Gorman, M., 1993. Environmental Hazards––Marine Pollution. ABCCLIO Inc, Santa Barbara.
Laist, D.W., 1987. Overview of the biological effects of lost and discarded plastic debris in the marine environment. Marine Pollution Bulletin 18, 319–326.
Lovejoy, T.E., 1997. Biodiversity: what is it? In: Reaka-Kudla, M.K., Wilson, D.E., Wilson, E.O. (Eds.), Biodiversity II: Understanding and Protecting our Biological Resources. Joseph Henry Press, Washington DC, pp. 7–14.
Pruter, A.T., 1987. Sources, quantities and distribution of persistent plastics in the marine environment. Marine Pollution Bulletin 18, 305–310.

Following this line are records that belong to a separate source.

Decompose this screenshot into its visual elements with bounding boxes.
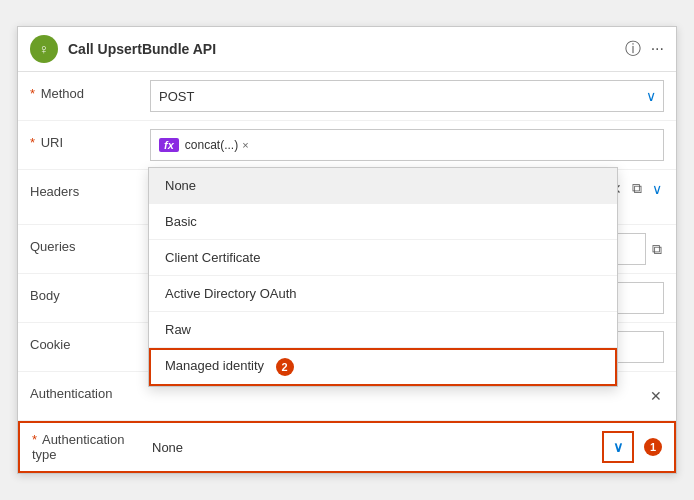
panel-title: Call UpsertBundle API <box>68 41 615 57</box>
method-row: * Method POST GET PUT DELETE ∨ <box>18 72 676 121</box>
chevron-down-icon: ∨ <box>613 439 623 455</box>
badge-2: 2 <box>276 358 294 376</box>
panel-header: ♀ Call UpsertBundle API ⓘ ··· <box>18 27 676 72</box>
clear-authentication-icon[interactable]: ✕ <box>648 386 664 406</box>
workflow-icon: ♀ <box>30 35 58 63</box>
uri-label: * URI <box>30 129 150 150</box>
concat-tag: concat(...) × <box>185 138 249 152</box>
more-options-icon[interactable]: ··· <box>651 40 664 58</box>
authentication-type-row: * Authentication type None ∨ 1 <box>18 421 676 473</box>
fx-tag: fx <box>159 138 179 152</box>
info-icon[interactable]: ⓘ <box>625 39 641 60</box>
uri-row: * URI fx concat(...) × <box>18 121 676 170</box>
uri-control: fx concat(...) × <box>150 129 664 161</box>
required-star-uri: * <box>30 135 35 150</box>
authentication-type-value: None <box>152 440 183 455</box>
dropdown-item-aad-oauth[interactable]: Active Directory OAuth <box>149 276 617 312</box>
required-star-auth: * <box>32 432 37 447</box>
expand-header-icon[interactable]: ∨ <box>650 179 664 199</box>
badge-1: 1 <box>644 438 662 456</box>
authentication-type-control: None ∨ 1 <box>152 431 662 463</box>
required-star: * <box>30 86 35 101</box>
method-select[interactable]: POST GET PUT DELETE <box>150 80 664 112</box>
uri-input-box[interactable]: fx concat(...) × <box>150 129 664 161</box>
body-label: Body <box>30 282 150 303</box>
headers-label: Headers <box>30 178 150 199</box>
authentication-type-label: * Authentication type <box>32 432 152 462</box>
panel-body: * Method POST GET PUT DELETE ∨ * U <box>18 72 676 473</box>
method-label: * Method <box>30 80 150 101</box>
method-control: POST GET PUT DELETE ∨ <box>150 80 664 112</box>
authentication-label: Authentication <box>30 380 150 401</box>
dropdown-item-raw[interactable]: Raw <box>149 312 617 348</box>
method-select-wrapper: POST GET PUT DELETE ∨ <box>150 80 664 112</box>
authentication-dropdown: None Basic Client Certificate Active Dir… <box>148 167 618 387</box>
queries-label: Queries <box>30 233 150 254</box>
authentication-type-chevron-button[interactable]: ∨ <box>602 431 634 463</box>
copy-queries-icon[interactable]: ⧉ <box>650 239 664 260</box>
header-actions: ⓘ ··· <box>625 39 664 60</box>
panel: ♀ Call UpsertBundle API ⓘ ··· * Method P… <box>17 26 677 474</box>
cookie-label: Cookie <box>30 331 150 352</box>
concat-close-icon[interactable]: × <box>242 139 248 151</box>
dropdown-item-client-cert[interactable]: Client Certificate <box>149 240 617 276</box>
dropdown-item-none[interactable]: None <box>149 168 617 204</box>
copy-header-icon[interactable]: ⧉ <box>630 178 644 199</box>
dropdown-item-basic[interactable]: Basic <box>149 204 617 240</box>
dropdown-item-managed-identity[interactable]: Managed identity 2 <box>149 348 617 386</box>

Ray, G.C., 1988. Ecological diversity in coastal zones and oceans. In: Wilson, E.O., Peter, F.M. (Eds.), Biodiversity. National Academy Press, Washington DC, pp. 36–50.
Stefatos, A., Charalampakis, M., Papatheodorou, G., Ferentinos, G., 1999. Marine debris on the seafloor of the Mediterranean Sea: examples from two enclosed gulfs in Western Greece. Marine Pollution Bulletin 36, 389–393.
Wilber, R.J., 1987. Plastic in the North Atlantic. Oceanus 30, 61–68.